TASK BRIEF
Pick out every line of the entries below where "Ramadan" occurs, and copy those lines.

[[ RECORDS FOR THIS EXERCISE open ]]

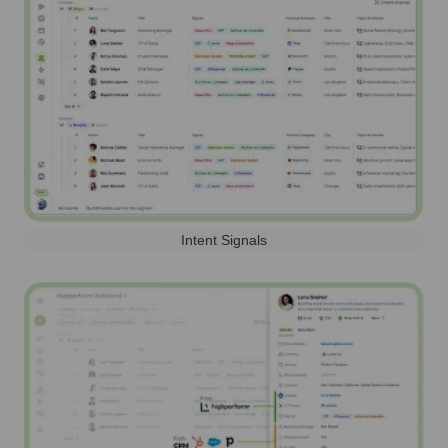
Intent Signals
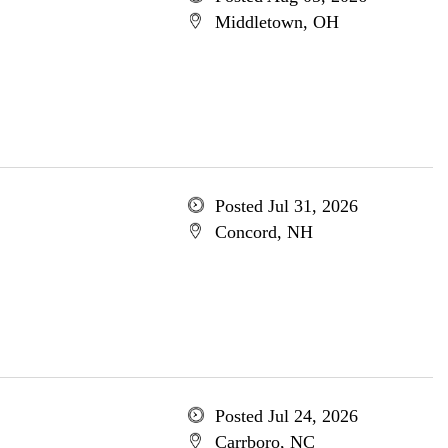
Middletown, OH
Posted Jul 31, 2026
Concord, NH
Posted Jul 24, 2026
Carrboro, NC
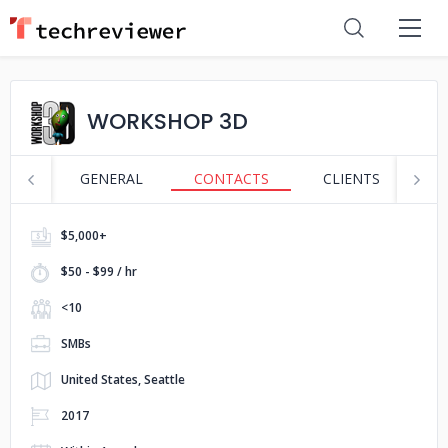
WORKSHOP 3D
GENERAL
CONTACTS
CLIENTS
S
$5,000+
$50 - $99 / hr
<10
SMBs
United States, Seattle
2017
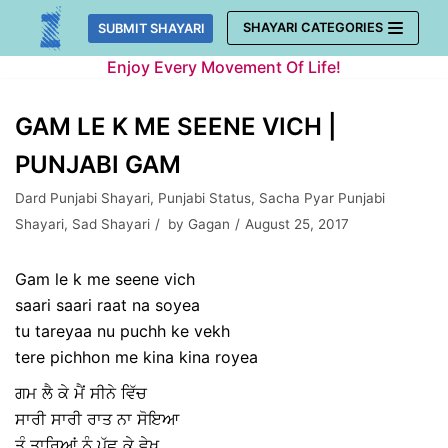
Skip
SHAYARI CATEGORIES
SUBMIT SHAYARI
to
Enjoy Every Movement Of Life!
content
GAM LE K ME SEENE VICH |
PUNJABI GAM
Dard Punjabi Shayari
,
Punjabi Status
,
Sacha Pyar Punjabi
Shayari
,
Sad Shayari
by
Gagan
August 25, 2017
Gam le k me seene vich
saari saari raat na soyea
tu tareyaa nu puchh ke vekh
tere pichhon me kina kina royea
ਗਮ ਲੈ ਕੇ ਮੈਂ ਸੀਨੇ ਵਿੱਚ
ਸਾਰੀ ਸਾਰੀ ਰਾਤ ਨਾ ਸੋਇਆ
ਤੂੰ ਤਾਰਿਆਂ ਨੂੰ ਪੁੱਛ ਕੇ ਵੇਖ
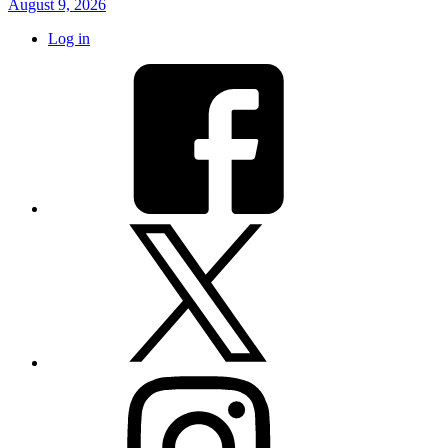
August 9, 2026
Log in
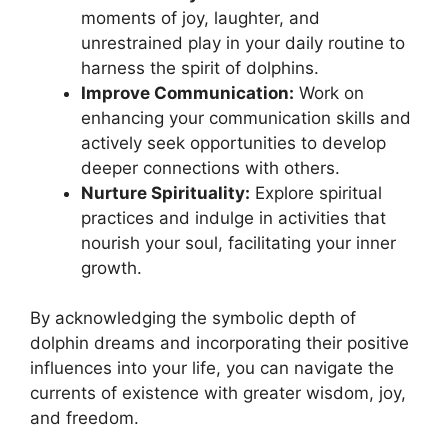
moments ⁢of joy, laughter, and
unrestrained play in⁣ your daily‍ routine to
harness the spirit of ⁣dolphins.
Improve ‌Communication:
Work on
enhancing your communication skills and
actively seek opportunities to​ develop
deeper connections with others.
Nurture⁣ Spirituality:
Explore ​spiritual
‌practices and indulge in activities​ that
nourish your soul,⁢ facilitating your inner
growth.
By acknowledging ‌the symbolic depth of
dolphin‌ dreams ⁣and incorporating their positive
influences​ into your life, you can navigate ‌the
currents of existence ⁣with ⁣greater wisdom, joy,
and freedom.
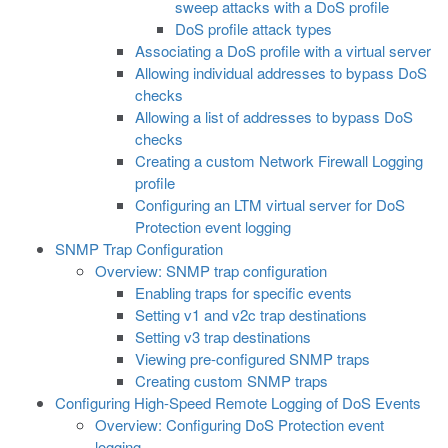
sweep attacks with a DoS profile
DoS profile attack types
Associating a DoS profile with a virtual server
Allowing individual addresses to bypass DoS
checks
Allowing a list of addresses to bypass DoS
checks
Creating a custom Network Firewall Logging
profile
Configuring an LTM virtual server for DoS
Protection event logging
SNMP Trap Configuration
Overview: SNMP trap configuration
Enabling traps for specific events
Setting v1 and v2c trap destinations
Setting v3 trap destinations
Viewing pre-configured SNMP traps
Creating custom SNMP traps
Configuring High-Speed Remote Logging of DoS Events
Overview: Configuring DoS Protection event
logging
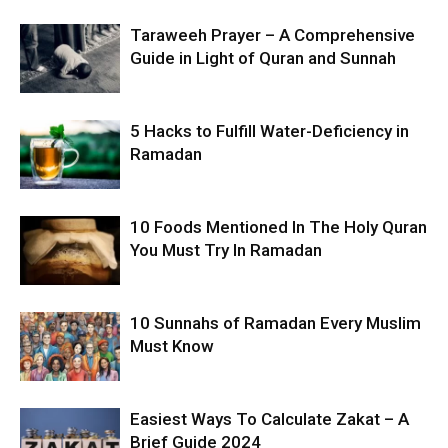
Taraweeh Prayer – A Comprehensive
Guide in Light of Quran and Sunnah
5 Hacks to Fulfill Water-Deficiency in
Ramadan
10 Foods Mentioned In The Holy Quran
You Must Try In Ramadan
10 Sunnahs of Ramadan Every Muslim
Must Know
Easiest Ways To Calculate Zakat – A
Brief Guide 2024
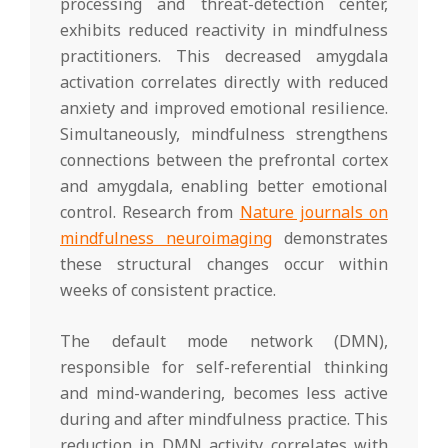
processing and threat-detection center,
exhibits reduced reactivity in mindfulness
practitioners. This decreased amygdala
activation correlates directly with reduced
anxiety and improved emotional resilience.
Simultaneously, mindfulness strengthens
connections between the prefrontal cortex
and amygdala, enabling better emotional
control. Research from
Nature journals on
mindfulness neuroimaging
demonstrates
these structural changes occur within
weeks of consistent practice.
The default mode network (DMN),
responsible for self-referential thinking
and mind-wandering, becomes less active
during and after mindfulness practice. This
reduction in DMN activity correlates with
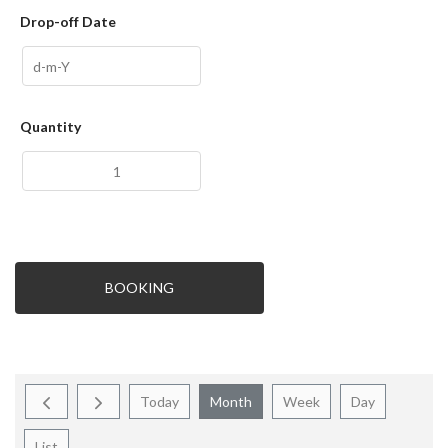
Drop-off Date
Quantity
BOOKING
Today
Month
Week
Day
List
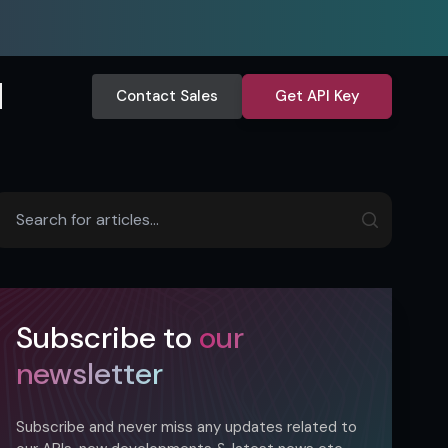
Contact Sales
Get API Key
Subscribe to
our
newsletter
Subscribe and never miss any updates related to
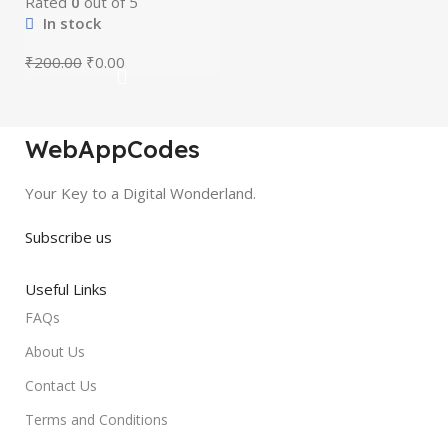
Rated
0
out of 5
In stock
₹
200.00
₹
0.00
WebAppCodes
Your Key to a Digital Wonderland.
Subscribe us
Useful Links
FAQs
About Us
Contact Us
Terms and Conditions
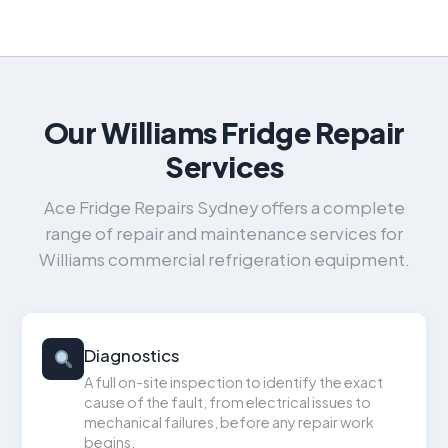
Our Williams Fridge Repair
Services
Ace Fridge Repairs Sydney offers a complete
range of repair and maintenance services for
Williams commercial refrigeration equipment.
Diagnostics
A full on-site inspection to identify the exact
cause of the fault, from electrical issues to
mechanical failures, before any repair work
begins.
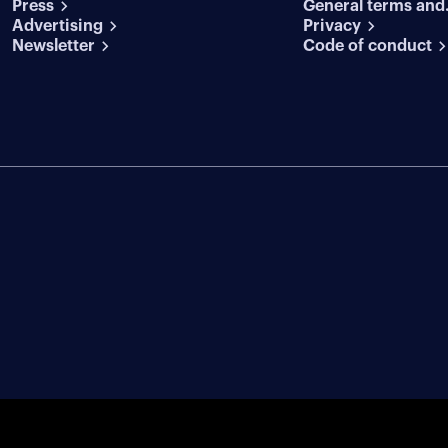
Press
General terms and
conditions
Advertising
conditions
Privacy
Newsletter
Code of conduct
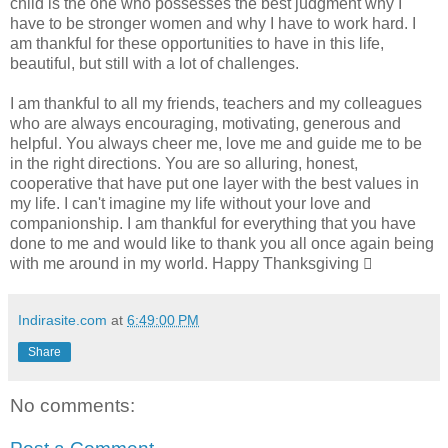
child is the one who possesses the best judgment why I
have to be stronger women and why I have to work hard. I
am thankful for these opportunities to have in this life,
beautiful, but still with a lot of challenges.
I am thankful to all my friends, teachers and my colleagues
who are always encouraging, motivating, generous and
helpful. You always cheer me, love me and guide me to be
in the right directions. You are so alluring, honest,
cooperative that have put one layer with the best values in
my life. I can't imagine my life without your love and
companionship. I am thankful for everything that you have
done to me and would like to thank you all once again being
with me around in my world. Happy Thanksgiving 
Indirasite.com
at
6:49:00 PM
Share
No comments:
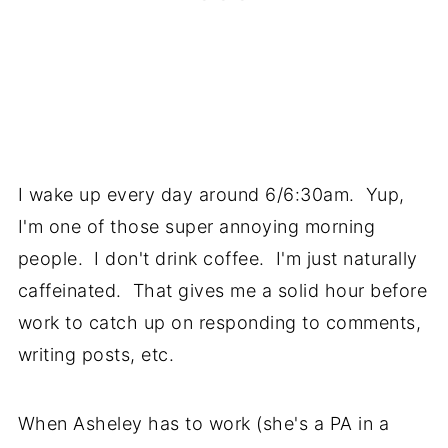
I wake up every day around 6/6:30am. Yup,
I'm one of those super annoying morning
people. I don't drink coffee. I'm just naturally
caffeinated. That gives me a solid hour before
work to catch up on responding to comments,
writing posts, etc.
When Asheley has to work (she's a PA in a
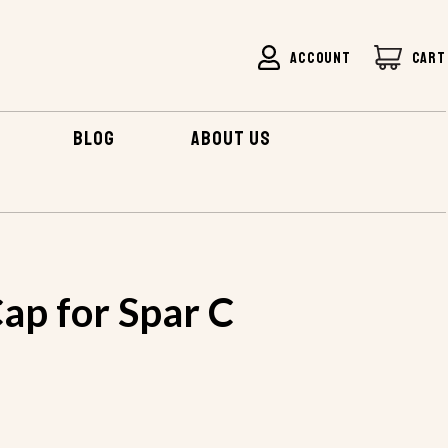
ACCOUNT
CART
BLOG
ABOUT US
 FOR SPAR C
ap for Spar C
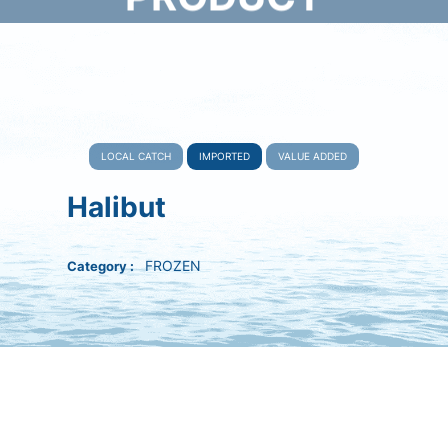
Home
Product
Imported
Halibut
LOCAL CATCH
IMPORTED
VALUE ADDED
Halibut
FROZEN
Category :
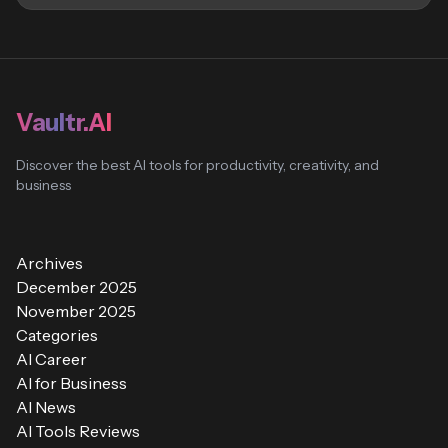
Vaultr.AI
Discover the best AI tools for productivity, creativity, and
business
Archives
December 2025
November 2025
Categories
AI Career
AI for Business
AI News
AI Tools Reviews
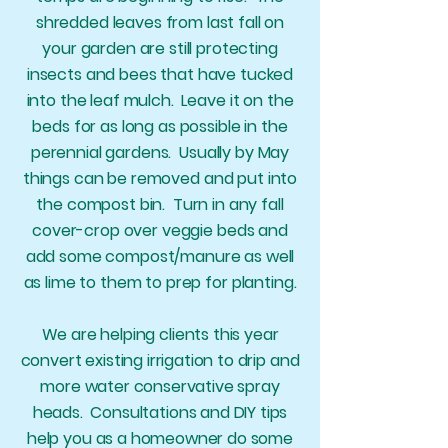
shredded leaves from last fall on
your garden are still protecting
insects and bees that have tucked
into the leaf mulch. Leave it on the
beds for as long as possible in the
perennial gardens. Usually by May
things can be removed and put into
the compost bin. Turn in any fall
cover-crop over veggie beds and
add some compost/manure as well
as lime to them to prep for planting.
We are helping clients this year
convert existing irrigation to drip and
more water conservative spray
heads. Consultations and DIY tips
help you as a homeowner do some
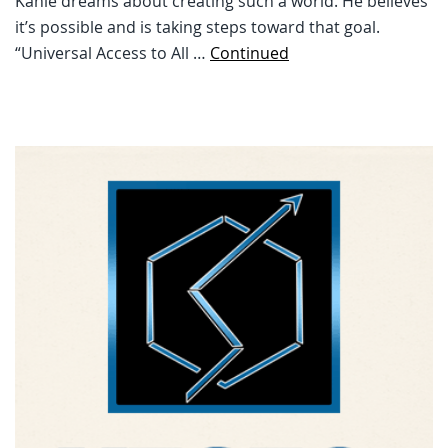
Kahle dreams about creating such a world. He believes
it’s possible and is taking steps toward that goal.
“Universal Access to All …
Continued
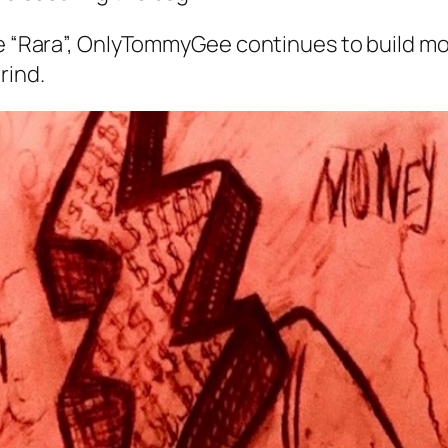
gle “Rara”, OnlyTommyGee continues to build m
rind.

[[ RECORDS FOR THIS EXERCISE closed ]]

TASK RESULT
Ramadan
You Must Try In Ramadan
10 Sunnahs of Ramadan Every Muslim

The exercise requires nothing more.